Também tem surgido uma nova geração de músicos interessados em Free Jazz e Free Improvisation, assim como um pequeno e até significativo público interessado nesta metrópole totalmente desordenada e cheia de paradoxos. Poucos são os meios de divulgação e informação em termos de mídia produzidos em São Paulo e se não fosse o ilimitado acesso da world wide web, que possibilita todo o tipo de informação e intercâmbio com o cenário mundial destes estilos musicais, estariamos em uma situação miserável em termos de cultura.
Infelizmente os meios mais acessados de informação, inclusive digital, pecam no conhecimento mais abrangente em relação a música livre e ainda vemos pessoas emitindo informações cheias de equívocos e opiniões pessoais que não deveriam ultrapassar as conversas informais com amigos.
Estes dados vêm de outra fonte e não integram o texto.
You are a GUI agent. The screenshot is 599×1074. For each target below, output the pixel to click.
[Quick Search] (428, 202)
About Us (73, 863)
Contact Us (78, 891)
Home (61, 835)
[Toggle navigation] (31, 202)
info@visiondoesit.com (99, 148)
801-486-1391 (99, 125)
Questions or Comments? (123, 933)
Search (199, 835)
Até o circuito de música independente, que teve seu apogeu nos anos 90 com o fenômeno artificial e sintético do Grunge, é até hoje amorfo, prostituido de seus ideais (se é que ainda existe algum ideal no sentido mais poético). Então por essa precariedade do circuito underground, o Free Jazz e a Free Improvisation acabam circulando pelos mesmos espaços, não que isto seja negativo.
O problema reside num problema que remete à raiz educacional e cultural deste país. O improviso ganha um sinônimo de despreparo e estes estilos musicais são justamente o contrário disso. O verdadeiro improvisador, tanto da Free Improvisation e o Free Jazz precisa ter à mão, um vocabulário desenvolvido e um domínio razoável de suas ferramentas, e isso não quer dizer de maneira nenhuma que o músico tenha que ser um prodígio de seu instrumento.
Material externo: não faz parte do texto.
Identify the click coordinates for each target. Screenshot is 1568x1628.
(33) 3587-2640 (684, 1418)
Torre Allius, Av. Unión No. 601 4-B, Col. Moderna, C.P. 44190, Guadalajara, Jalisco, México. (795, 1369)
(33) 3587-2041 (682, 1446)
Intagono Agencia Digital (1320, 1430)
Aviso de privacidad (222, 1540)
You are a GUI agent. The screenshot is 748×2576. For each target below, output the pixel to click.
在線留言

Então encontramos alguns músicos que tem acesso sobre o assunto, mas na prática, estão longe de se enquadrarem no perfil do verdadeiro improvisador. Muitos deles conhecem nomes, gravações de artístas fundamentais, mas isso não habilita tais como improvisadores. Como a maioria do público é formada de leigos, mas abertos à uma sonoridade mais inusitada, ainda não desenvolveram a percepção o suficiente para detectarem se uma peça improvisada foi bem sucedida ou não. Um grande emaranhado de noise e clusters, performances meramente estéticas podem impressionar o novato público. Mas a peça de improvisação possui início, desenvolvimento e conclusão de uma idéia criada naquele instante, contando com o repertório pessoal de cada envolvido. É obviamente equivalente a uma conversa entre pessoas sobre determinado assunto, cada participante necessita estar ao par do assunto, conhecê-lo, para desenvolver o debate, expor suas impressões e a conversa se concluir. Caso contrário, é similar a um bate-papo de ébrios na mesa de um bar, só como pretexto entre as doses ingeridas e o estado de consciência não exige um contexto que se conclua e faça um sentido lógico.
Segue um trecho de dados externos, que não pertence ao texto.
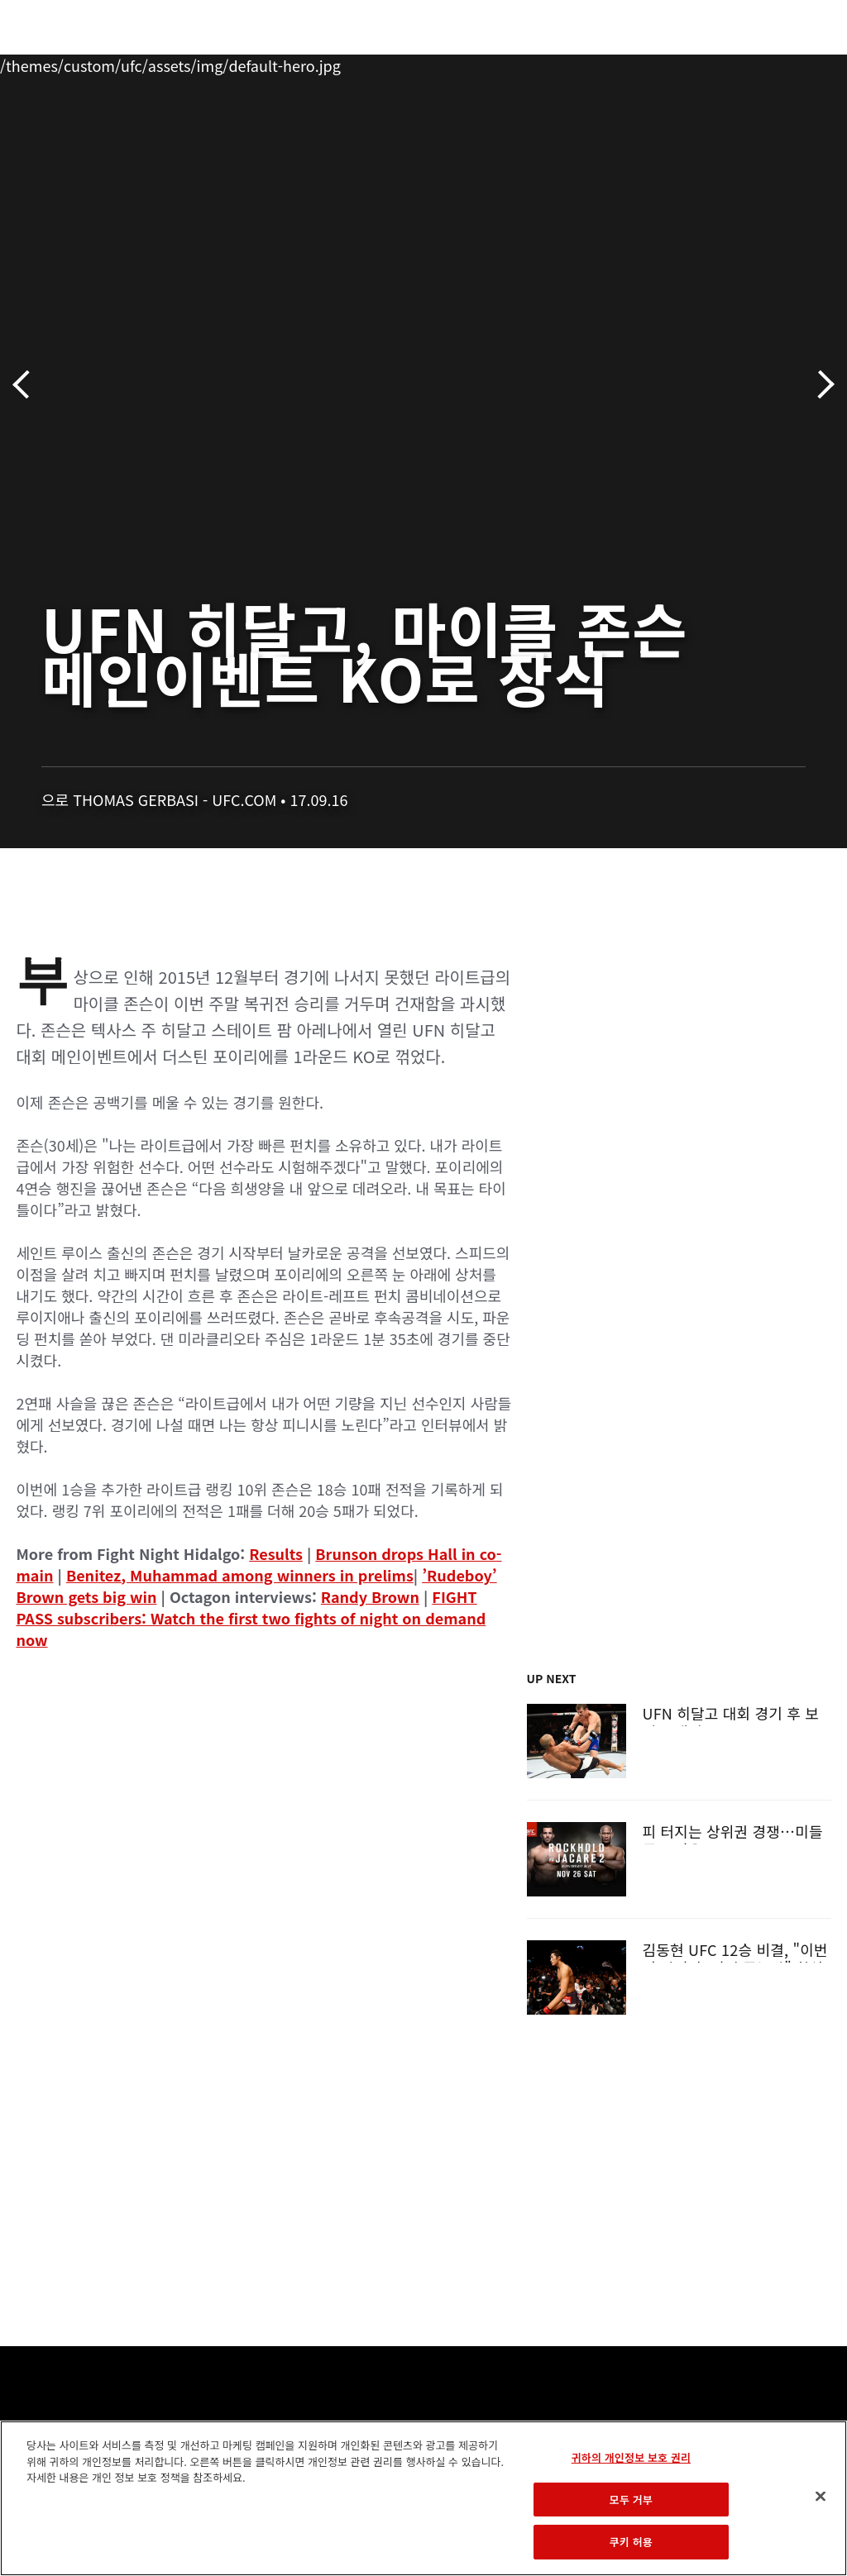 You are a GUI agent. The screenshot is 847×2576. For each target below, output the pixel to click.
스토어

Aos que estão interessados em desfrutar deste estilo musical no seu estado mais puro e livre em termos de arte, tanto como ouvinte ou músico, aproveite o fácil acesso à informação na midia digital, reflita nas reportagens e entrevistas dos musicos que já possuem um histórico neste campo, ouçam e comparem as performances e logo identificarão as características distintas entre este aparente emaranhado de notas e sons. É como um verdadeiro enólogo ou sommelier (sem pré-conceitos de gênero, é apenas uma comparação), que sabe distinguir as suaves diferenças entre as safras de uvas, sabor, qualidade de um vinho. Só que na música, não é recomendada a moderação na quantidade de doses, pois quanto mais, melhor se apura, ao contrário do vinho que quanto mais doses, diminui a percepção. Aprecie com moderação.